In other words, could you simply collect user engagement signals and use them to dynamically test different types of search results for queries and then keep tweaking them until you find the best set of results?

But it turns out that this is a very difficult problem to solve. Jeff Dean, who many consider one of the leaders of Google's machine learning efforts, had this to say about measuring user engagement in a recent interview he did with Fortune:

An example of a disordered reinforcement learning problem is perhaps trying to use it on what search results I should display. There is a much larger set of search results I can display in response to different queries, and the reward signal is a bit noisy. Like if a user looks at a search result and likes it or dislikes it, that's not so obvious.

However, I expect this to be a continued area of ​​investment for Google. And, if you think about it, user engagement and satisfaction has an important interaction with content quality. In fact, it helps us think about what really represents the quality of the content: web pages that meet the needs of a significant portion of the people who land on them. This means several things:

  1. The product/service/information they are looking for is present on the page.
  2. You can find it relatively easily on the page.
  3. The products/services/supporting information they want can also be easily found on the page.
  4. The page/website gives them confidence that you are a good, reputable source to interact with.
  5. The overall design offers an engaging experience.

As Google's learning capabilities advance, they will gain a better measurement of page quality or various types of user engagement signals They show what users think about the quality of a page.

This means that you will have to invest in creating pages that fit the criteria set out in the five points above.
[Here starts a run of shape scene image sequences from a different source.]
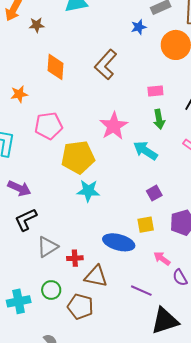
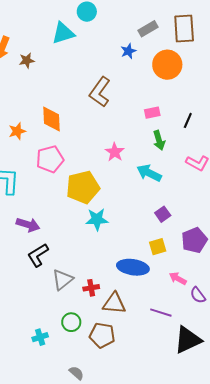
orange diamond: (56, 67) -> (51, 119), moved
pink star: (114, 126) -> (115, 152), size x0.7
cyan cross: (19, 301) -> (40, 337), size x0.7

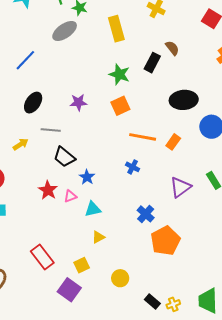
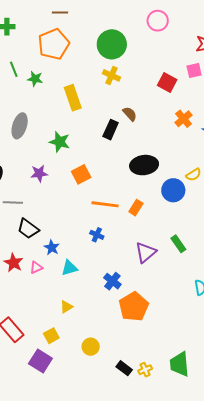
gray ellipse: (65, 31) -> (20, 126), moved, turned -35
green star: (119, 74) -> (60, 142), moved
cyan triangle: (93, 209) -> (69, 268), moved

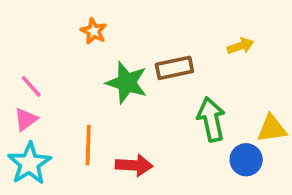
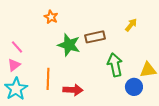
yellow arrow: (241, 46) -> (131, 25), turned -32

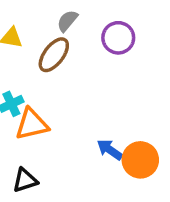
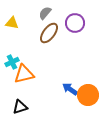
brown ellipse: (54, 55) -> (49, 33), moved

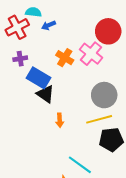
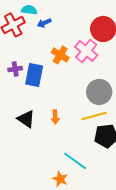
purple cross: (20, 59) -> (15, 69), moved
blue rectangle: (38, 78) -> (34, 75), turned 70
black triangle: (46, 94) -> (26, 119), moved

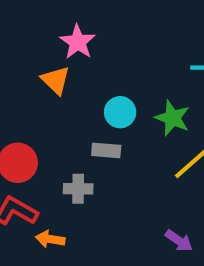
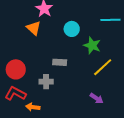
cyan circle: (120, 112) -> (72, 29), moved
purple arrow: (179, 241) -> (97, 98), moved

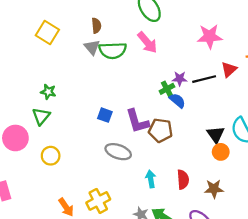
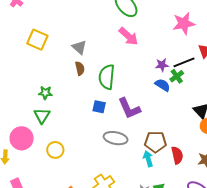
brown semicircle: (96, 26) -> (80, 68), moved
green semicircle: (113, 50) -> (107, 77), moved, turned 105
green cross: (167, 89) -> (177, 76), moved
brown pentagon: (160, 130) -> (155, 142), moved

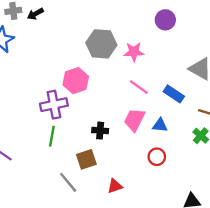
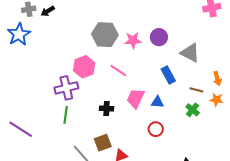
purple circle: (165, 20) -> (159, 37), moved
pink line: (139, 87) -> (118, 70), moved
blue rectangle: (174, 94) -> (168, 75), turned 30
brown square: (86, 159) -> (103, 143), moved

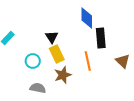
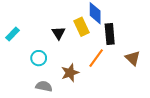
yellow rectangle: (57, 54) -> (81, 27), moved
orange line: (88, 61) -> (96, 58), turned 48

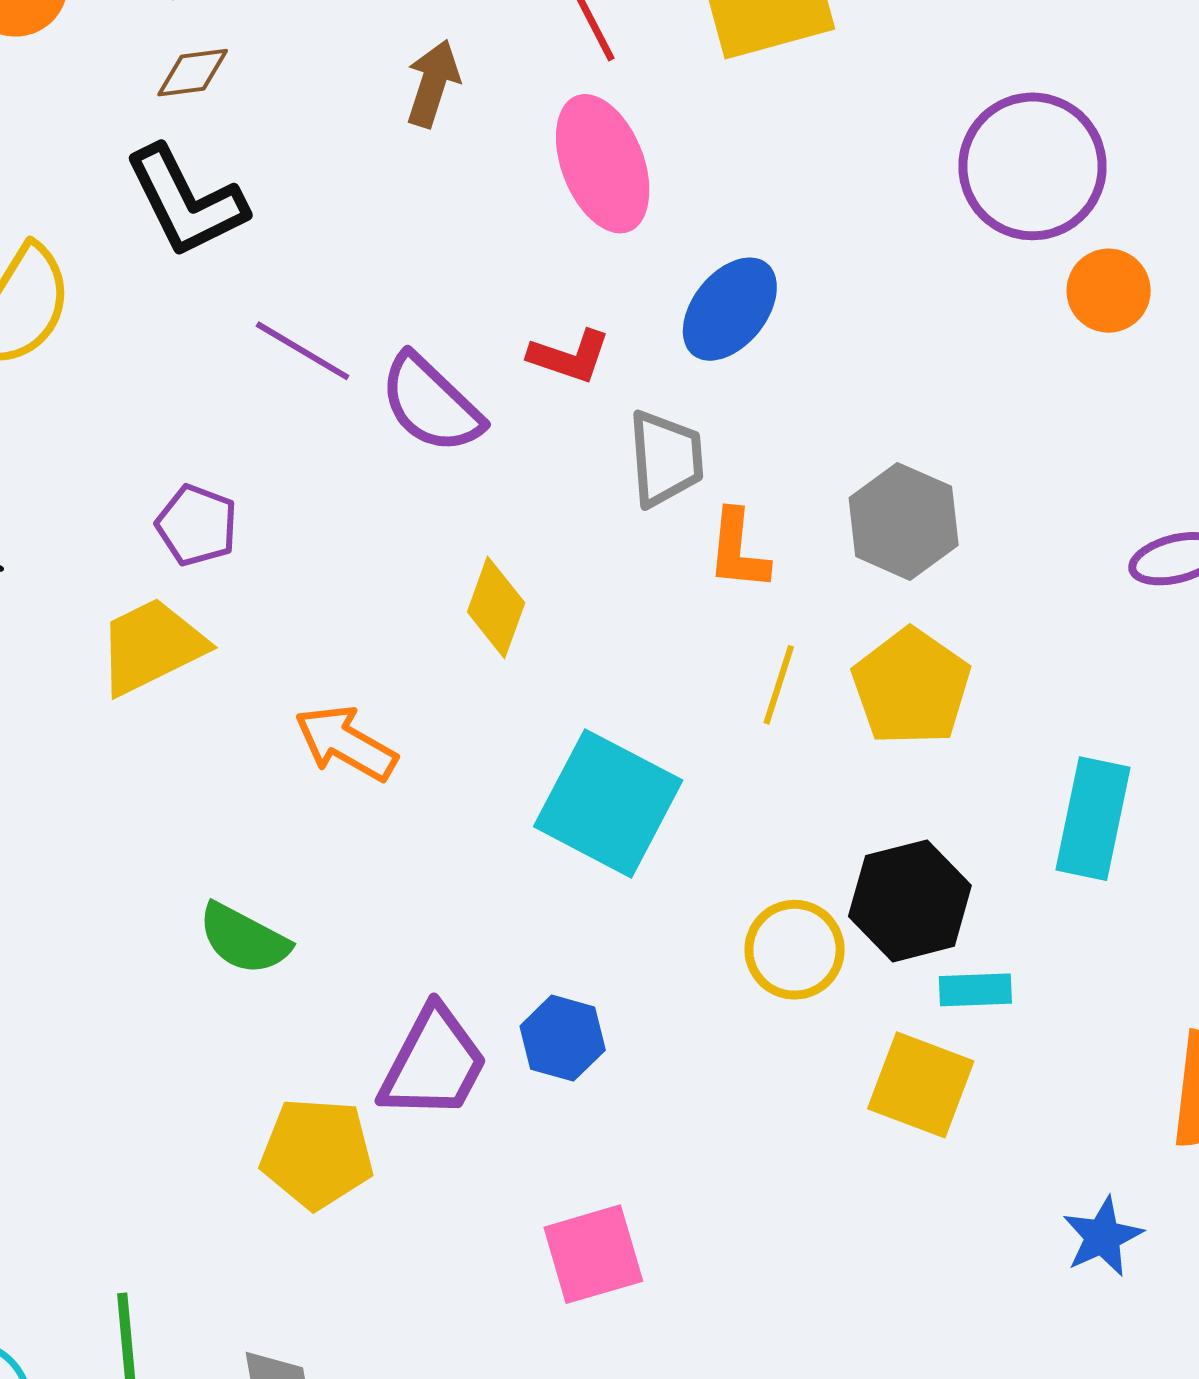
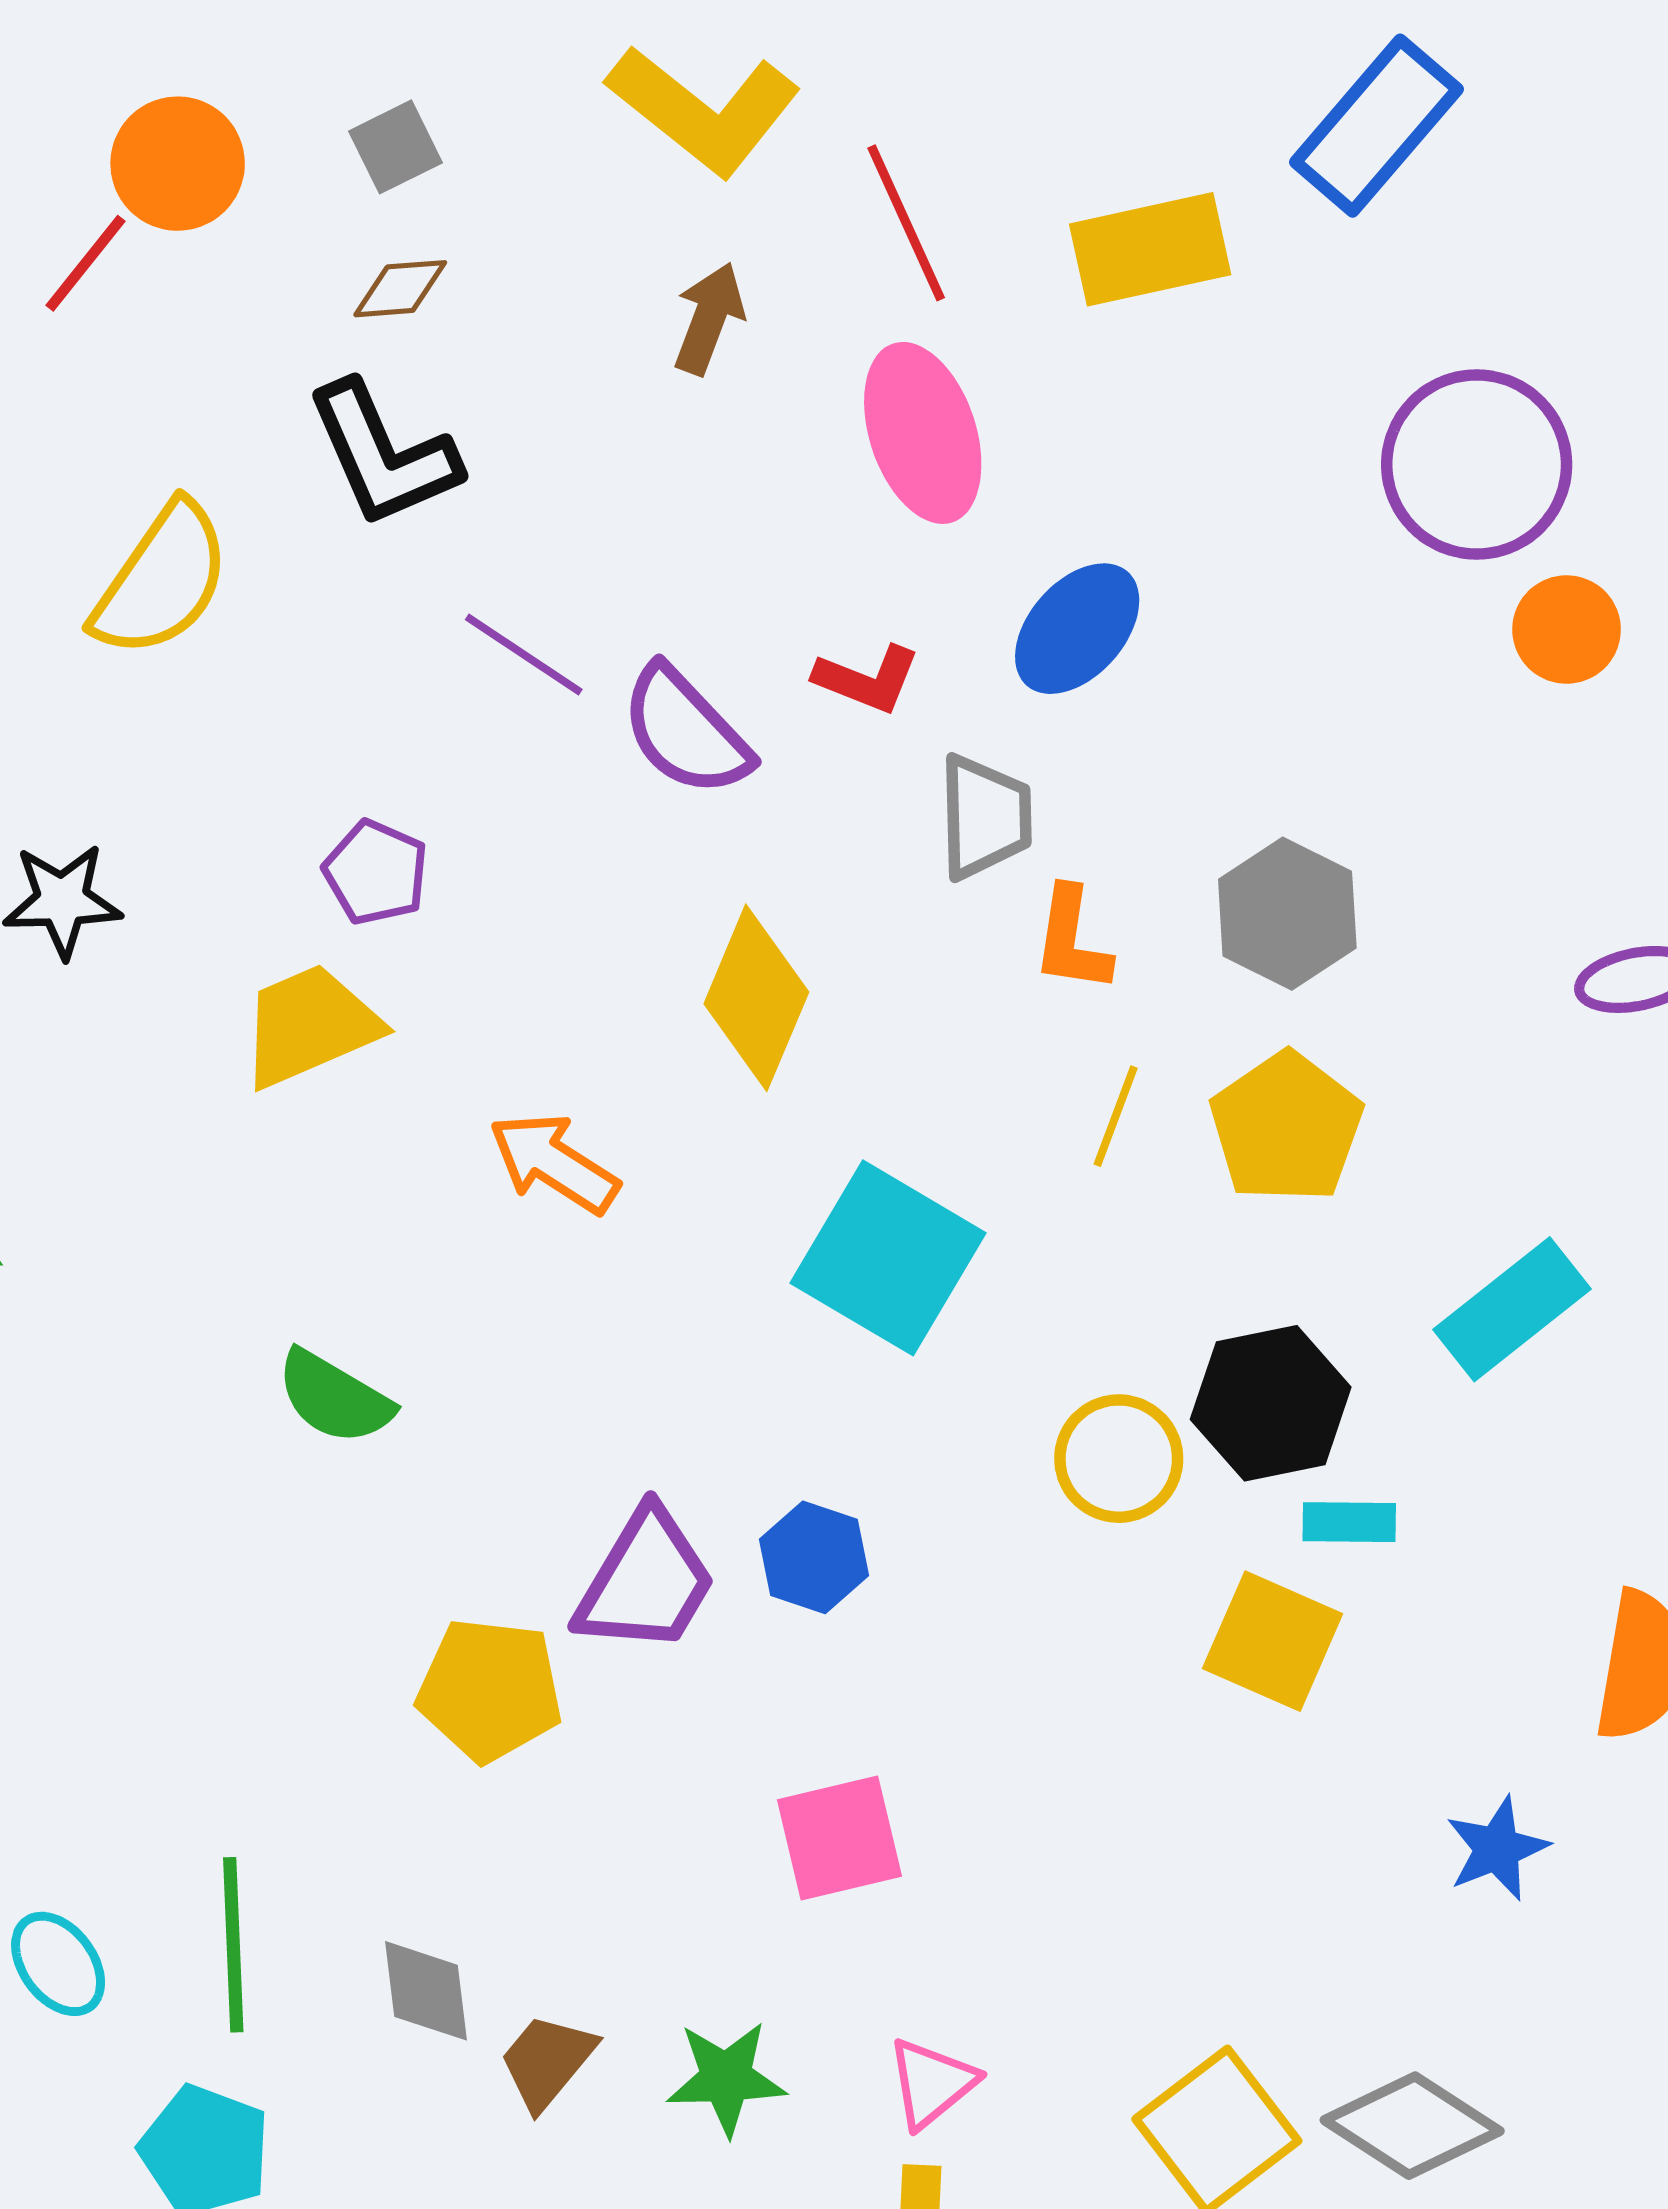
yellow diamond: (496, 607) -> (756, 998), size x1.4
cyan rectangle: (1093, 819) -> (1512, 1309), turned 37
green semicircle: (244, 939) -> (334, 1397), moved

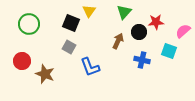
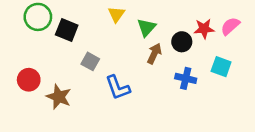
green triangle: (124, 12) -> (146, 27), moved
black square: (71, 23) -> (67, 30), moved
green circle: (29, 24) -> (38, 17), moved
pink semicircle: (183, 31) -> (230, 26), moved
If you do, you'll give yourself an advantage in your digital marketing strategies – and if you don't, you'll end up suffering as a result.



There are huge shifts in the wind, and they're going to dramatically impact your approach to digital marketing. Your basic priorities will not change, as you will still need:

  1. Create high quality content.
  2. Continually measure and improve user satisfaction with your site.
  3. Establish authority with links.

The big question is, are you really doing enough of these things today? In my experience, most companies invest in continually improving content quality and improving user satisfaction.

It's time to start paying more attention to these things. As Google and other search engines get better at determining content quality, the winners and losers in search results will begin to change dramatically.

Google focuses on offering more and better results, as this leads to a greater market share for them and therefore higher income levels. It's best to get on board the quality content train now – before it leaves the station and leaves you behind!